Shabbat Shalom: Parshat Shemot (Exodus 1:1-6:1)

By Rabbi Shlomo Riskin

Efrat, Israel“And Pharaoh commanded his entire nation saying, every male baby born must be thrown into the Nile, while every female baby shall be allowed to live.” (Exodus 1:22)

In decreeing the destruction of the Israelites in Egypt, why does Pharaoh distinguish between the genders? Apparently afraid to keep the Israelite men alive lest they wage a rebellion against him, Pharaoh is confident that the Israelite women will not pose a threat, as they will presumably marry Egyptian men and assimilate into Egyptian society.

This strategy underscores Pharaoh’s ignorance – or denial – of the pivotal role women play in the development of a nation, and stands in stark contrast to the perspective of our Sages [Midrash Yalkut Shimoni], who declare that it was “in the merit of the righteous Israelite women that the Jewish People were redeemed from Egypt”.

The Talmud [Shabbat 118b] teaches, “I always call my wife ‘my home,” since the real bulwark of the home is the woman of the house. As the Jewish nation emerged from a family, and family units are the bedrock of every society, it is clearly the women who are of supreme importance.

Pharaoh was blind to this. Apparently, he had no tradition of matriarchs such as Sarah and Rebecca, who directed the destiny of a national mission. For him, women were the weaker gender who were there to be used and taken advantage of. This is why Pharaoh attempts to utilize the Hebrew midwives to do his dirty work of actually murdering the male babies on the birth stools. To his surprise, the women rebelled: “And the midwives feared the Lord, so they did not do what the king of Egypt told them to do; they kept the male babies alive” (ibid. 1:17).

Taking it one step further, the Talmud [Sotah 11b] identifies the Israelite midwives as Yocheved (the mother of Moses and Aaron) and Miriam, their sister. The Midrash continues that Amram, their husband and father, respectively, was the head of the Israelite court. Upon learning of Pharaoh’s decree to destroy all male babies, he ruled that Israelite couples divorce, in order to cease reproduction. After all, why should people continue normal married life, only to have their baby sons killed?

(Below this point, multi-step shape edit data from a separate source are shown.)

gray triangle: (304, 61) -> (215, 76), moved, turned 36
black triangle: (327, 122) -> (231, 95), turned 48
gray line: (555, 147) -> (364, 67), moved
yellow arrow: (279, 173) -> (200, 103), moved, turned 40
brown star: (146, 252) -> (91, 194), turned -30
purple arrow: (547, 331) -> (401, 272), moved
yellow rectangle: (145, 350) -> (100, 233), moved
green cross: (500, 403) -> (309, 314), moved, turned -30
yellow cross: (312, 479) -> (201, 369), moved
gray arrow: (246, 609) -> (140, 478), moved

Miriam chides her father: “Your decree is harsher than that of Pharaoh! He made a decree only against male babies, but you are making a decree against female babies, as well.” Amram, persuaded by his daughter’s rebuke, remarries Yocheved, who conceives and gives birth to Moses, savior of Israel from Egyptian bondage.

Miriam is actually following in a fine family tradition of fortitude and optimism. Her grandmothers, the mothers of Amram and Yocheved, gave birth to children during the bleakest days of oppression. Despite the slavery and carnage all around, one mother gives her son the name Amram, which means “exalted nation”; the other mother gives her daughter the name Yocheved, which means “glory to God.” Such was their confidence in the potential of the Jewish People and their faith in the Source of their people’s greatness.

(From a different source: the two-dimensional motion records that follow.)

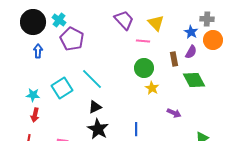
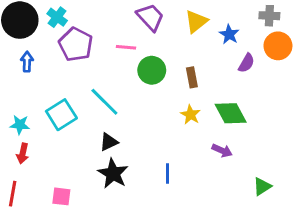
yellow triangle: (156, 23) -> (196, 21), turned 36
blue star: (191, 32) -> (229, 34), moved
pink line: (143, 41) -> (126, 47), moved
brown rectangle: (174, 59) -> (192, 77), moved
green circle: (144, 68) -> (152, 70), moved
green diamond: (194, 80) -> (231, 113), moved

These two women were able to look beyond the dreadful state to which the Israelites had fallen in Egypt; their sights were held high, upon the stars of the heavens which God promised Abraham would symbolize his progeny and the Covenant of the Pieces which guaranteed the Hebrews a glorious future in the Land of Israel. These two proud grandmothers from the tribe of Levi merited grandchildren such as Moses, Aaron and Miriam.

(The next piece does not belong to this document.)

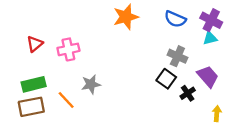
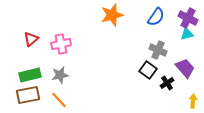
blue semicircle: (175, 19) -> (156, 17), turned -78
gray star: (91, 84) -> (60, 75), moved
orange line: (66, 100) -> (59, 100), moved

Pharaoh begins to learn his lesson when Moses asks for a three-day journey in the desert; Pharaoh wants to know who will go. Moses insists: “Our youth and our old people will go, our sons and our daughters will go – our entire households will go, our women as well as our men” [ibid. 10:8]. A wiser Pharaoh will now only allow the men to leave; he now understands that he has most to fear from the women!

And so it is no wonder that Passover, the festival of our freedom, is celebrated in the Torah with “a lamb for each house,” with the women included in the paschal sacrificial meal by name no less than the men. In our time, we find this idea expressed in the observances of the Passover Seder (the drinking of the four cups of wine, the eating of matza, and the telling of the story of the exodus, etc.), which are binding on women no less than men.

A post-script

One of my strongest childhood memories take place at a Seder at the home of my maternal grandparents. The entire family, including the seven married children of my grandparents, as well as their children, comprised well over fifty participants, My grandfather led the entire gathering in the reading of the Haggadah word for word; when anyone had a question about any of the passages, he or she was encouraged to ask. My grandfather would then always defer to my grandmother to give the answer, because he greatly respected the fact that she had learned Talmud with her father, the Dayan (rabbinical court judge) Rav Shlomo Kowalsky. Indeed, during the Seder, when my grandmother would go into the kitchen to check on the pots of food, my grandfather would stop the Haggadah reading until my grandmother re-joined us at the table, and only then would the Seder continue.